On 1.12.11 15:34, Jukka Zitting wrote:
But I don't think we should try to increase concurrency of
write operations within the *same* repository [...]

That's a valid solution, but it means that we explicitly drop the idea
of being able to scale concurrent writes linearly by adding new
cluster nodes. See also http://markmail.org/message/nuxclhqsbihanbjg
for the original discussion about this.

- in a cluster, writes do not scale as writing is basically synchronized

This I think is the key issue here. Do we want to break the
synchronization requirement and thus eliminate this bottleneck
entirely, or are we happy with more localized performance improvements
for the concurrent write case?

Ultimately the question boils down to whether we want to support
massively parallel systems where the number of concurrent writers
(measured as writes happening within the communication latency across
the entire cluster) starts at thousands and can ultimately scale go up
millions. Such systems are practically impossible to implement with
any non-zero level of global synchronization, which is why I think
this is such a crucial design decision to be made.

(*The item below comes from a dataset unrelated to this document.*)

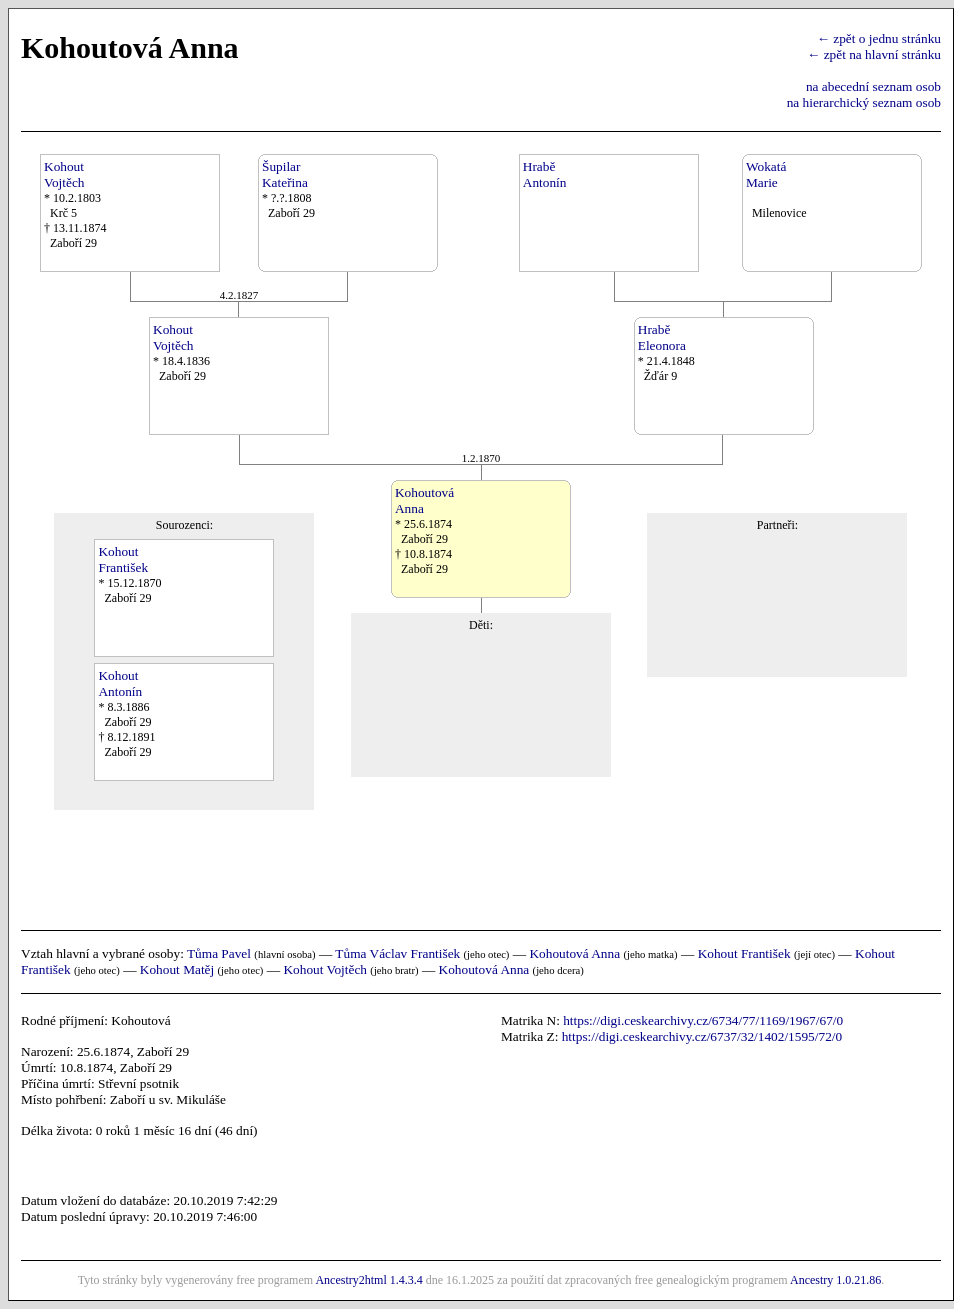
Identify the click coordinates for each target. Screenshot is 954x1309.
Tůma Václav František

I'm fine if we explicitly decide not to target such use cases. Then we
can avoid having to worry about the complexities of an eventual
consistency model. With good optimization it's still possible to
achieve pretty impressive concurrent performance even with a
synchronized cluster.

One of the main goals of the Microkernel architecture was to get true write scalability. If we go down that route, we have to accept that we are trading this for consistency.